[Recorded data]
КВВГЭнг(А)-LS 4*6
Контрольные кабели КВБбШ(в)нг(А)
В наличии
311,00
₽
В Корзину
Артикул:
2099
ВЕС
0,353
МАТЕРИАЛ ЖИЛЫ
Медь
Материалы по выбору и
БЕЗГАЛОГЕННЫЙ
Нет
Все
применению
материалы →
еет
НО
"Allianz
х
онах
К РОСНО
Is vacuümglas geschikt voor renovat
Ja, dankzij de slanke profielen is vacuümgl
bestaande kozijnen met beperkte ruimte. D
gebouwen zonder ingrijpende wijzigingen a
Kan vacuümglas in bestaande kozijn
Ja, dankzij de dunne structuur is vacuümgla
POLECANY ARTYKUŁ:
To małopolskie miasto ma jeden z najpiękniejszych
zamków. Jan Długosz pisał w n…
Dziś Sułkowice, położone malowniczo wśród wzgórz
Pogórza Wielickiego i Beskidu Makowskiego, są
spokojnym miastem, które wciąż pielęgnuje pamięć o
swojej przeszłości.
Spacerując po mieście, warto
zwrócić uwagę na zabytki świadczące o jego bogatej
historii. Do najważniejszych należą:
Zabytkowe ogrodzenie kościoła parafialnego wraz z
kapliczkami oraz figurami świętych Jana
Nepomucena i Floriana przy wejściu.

==

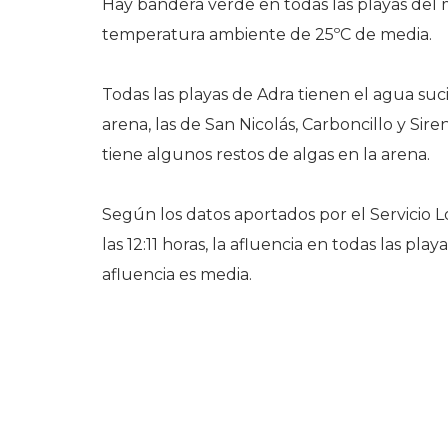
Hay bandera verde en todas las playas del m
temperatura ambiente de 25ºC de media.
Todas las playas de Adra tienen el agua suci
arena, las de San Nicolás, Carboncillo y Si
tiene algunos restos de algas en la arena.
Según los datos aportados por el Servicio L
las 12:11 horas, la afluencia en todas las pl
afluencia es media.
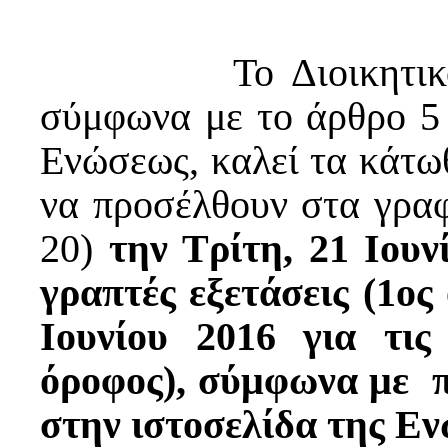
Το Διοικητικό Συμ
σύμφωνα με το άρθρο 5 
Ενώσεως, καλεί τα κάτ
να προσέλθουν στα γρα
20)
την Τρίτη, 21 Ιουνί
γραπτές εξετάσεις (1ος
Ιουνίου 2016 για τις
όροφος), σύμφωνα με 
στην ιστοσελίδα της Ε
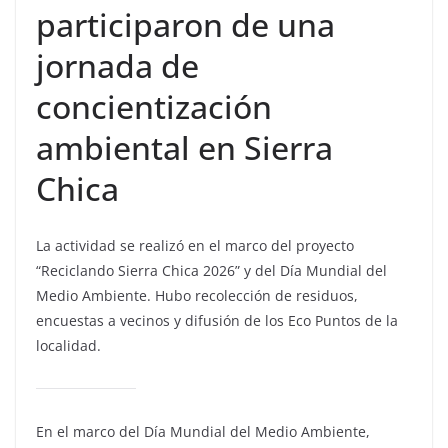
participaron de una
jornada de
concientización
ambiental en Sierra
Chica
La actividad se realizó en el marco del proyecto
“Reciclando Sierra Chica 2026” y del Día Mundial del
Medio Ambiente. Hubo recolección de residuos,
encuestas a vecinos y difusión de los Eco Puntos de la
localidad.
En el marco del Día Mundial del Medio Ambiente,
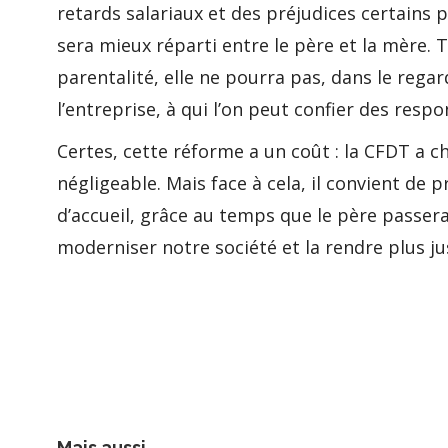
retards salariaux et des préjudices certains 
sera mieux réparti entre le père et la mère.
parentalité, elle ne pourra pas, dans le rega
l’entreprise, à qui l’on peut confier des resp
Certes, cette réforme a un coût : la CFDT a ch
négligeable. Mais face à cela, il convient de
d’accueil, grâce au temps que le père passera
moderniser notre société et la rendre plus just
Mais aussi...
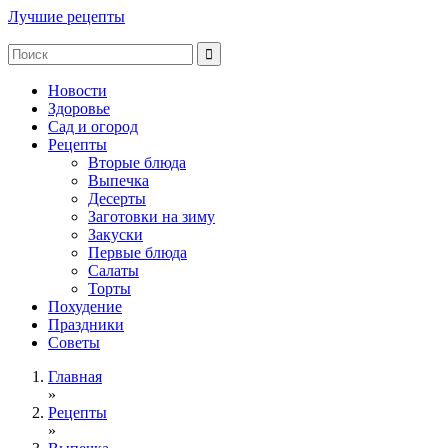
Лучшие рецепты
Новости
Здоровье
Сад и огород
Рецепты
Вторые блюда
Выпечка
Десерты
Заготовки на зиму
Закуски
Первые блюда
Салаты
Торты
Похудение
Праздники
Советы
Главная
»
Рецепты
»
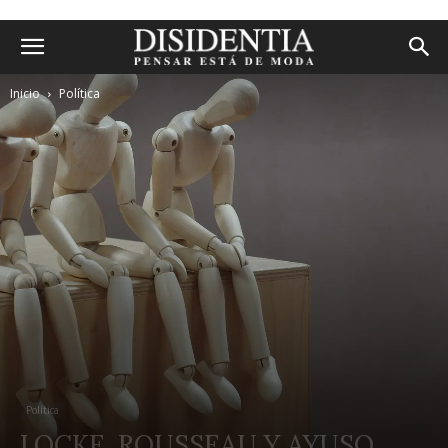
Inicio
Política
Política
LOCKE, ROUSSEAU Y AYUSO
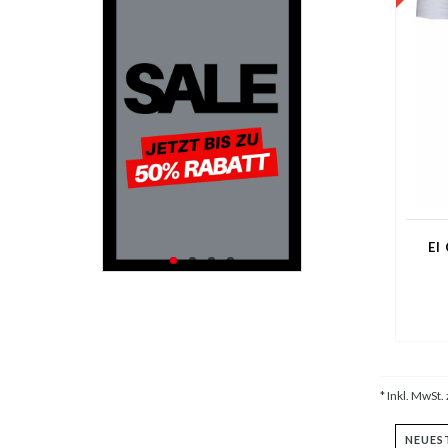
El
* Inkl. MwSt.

- **Problem to work on**:
For the data above, give the number of lines in which the word "vacuümglas" appears, and nothing more.

- **Solution to this problem**:
2